As shown in Table 1, when $\alpha$ is fixed, $P_{\mathrm{EW}}$ decreases significantly with the increase in K, which confirms the capability of decomposition to reduce signal complexity. However, when $\alpha$ takes larger values, further raising K will increase the complexity of the decomposition results. Table 1 also shows that when K is set to 6 and $\alpha$ is set to 3000, the combined PWE reaches its minimum, which means that the weighted time complexity of subsequences is the lowest. Therefore, the hyperparameters of VMD are set as K = 6, and $\alpha$ = 3000, with the remaining parameters set by making reference to literature [32]. Besides, the tolerance is set to 0.3, and $\epsilon$ is set to 10⁻⁶.
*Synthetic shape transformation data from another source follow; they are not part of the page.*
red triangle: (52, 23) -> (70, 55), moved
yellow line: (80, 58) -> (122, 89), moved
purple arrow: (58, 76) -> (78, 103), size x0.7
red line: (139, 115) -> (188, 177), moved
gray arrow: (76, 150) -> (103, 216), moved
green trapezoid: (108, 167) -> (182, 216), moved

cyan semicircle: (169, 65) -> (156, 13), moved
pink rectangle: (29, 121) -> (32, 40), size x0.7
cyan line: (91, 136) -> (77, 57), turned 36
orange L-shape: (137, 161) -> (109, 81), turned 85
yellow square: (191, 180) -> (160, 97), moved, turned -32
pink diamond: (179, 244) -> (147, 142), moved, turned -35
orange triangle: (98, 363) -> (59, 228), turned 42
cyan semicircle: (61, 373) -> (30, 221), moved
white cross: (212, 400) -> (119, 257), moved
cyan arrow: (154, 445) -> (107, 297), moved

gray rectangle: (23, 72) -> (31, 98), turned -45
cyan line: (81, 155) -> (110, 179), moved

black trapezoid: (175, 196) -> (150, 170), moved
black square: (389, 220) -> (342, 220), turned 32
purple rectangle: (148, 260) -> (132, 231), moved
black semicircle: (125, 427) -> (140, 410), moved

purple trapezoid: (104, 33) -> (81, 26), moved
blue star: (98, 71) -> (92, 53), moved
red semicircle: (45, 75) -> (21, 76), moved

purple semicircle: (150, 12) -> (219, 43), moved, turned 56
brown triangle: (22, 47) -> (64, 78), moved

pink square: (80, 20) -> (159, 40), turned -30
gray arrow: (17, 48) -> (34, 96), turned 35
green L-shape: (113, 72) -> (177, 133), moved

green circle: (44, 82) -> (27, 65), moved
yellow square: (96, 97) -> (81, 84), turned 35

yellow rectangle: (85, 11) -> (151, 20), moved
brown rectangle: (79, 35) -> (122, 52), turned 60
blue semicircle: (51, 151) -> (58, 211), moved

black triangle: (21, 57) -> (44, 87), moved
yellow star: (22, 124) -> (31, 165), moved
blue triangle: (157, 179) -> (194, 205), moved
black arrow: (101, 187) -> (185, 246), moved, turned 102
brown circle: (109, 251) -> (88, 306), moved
2.3. Temporal Convolutional Network

The temporal convolutional network (TCN) is a variant of the convolutional neural network. Instead of using pooling layers as traditional convolutional networks, it gradually increases the receptive field through multiple dilated casual convolution layers, with the output containing more information, which makes the TCN more suitable for time series prediction [38]. The structure of dilated casual convolution layers is shown in Figure 3. Causal convolution refers to the practice of obtaining the output of time t through the convolution of elements at time t and earlier in the previous layer. It prevents the risk of information leakage, thus meeting the requirements of load forecasting. For a convolutional network, the receptive field can be expanded in three ways. The first one is to increase the size of the kernel, the second one is to increase the number of layers, and the last one is to perform a pooling layer before the convolution layer. However, the first two approaches will increase the number of parameters of network, while the third approach will cause the loss of some information. Dilated convolution provides a solution that does not increase the number of network parameters while expanding the receptive field of the output. The receptive field of TCN with dilation base b, kernel size k, and number of layers n is expressed as:

$$r=1+{\displaystyle \sum _{i=0}^{n-1}(k-1)\cdot b^i=1+(k-1)\cdot \frac{b^n-1}{b-1}}$$

(13)

In terms of dilated casual convolution, the overall characteristic of a long series can be effectively captured by adjusting hyperparameters such as kernel size, the number of convolution layers, and the dilation factor d. In addition, to maintain the whole sequence information, the output of each layer is zero padded to match the number of input sequences [39]. For a one-dimensional time series, the mathematical model of dilated casual convolution is expressed as follows:

$$y(s)=(x\ast f)(s)={\displaystyle \sum _{i=0}^{k-1}f(i)\ast x_{s-d\times i}}$$

(14)

where x represents the input, y denotes the output, d denotes the dilation factor, and $\ast$ refers to the convolutional operator.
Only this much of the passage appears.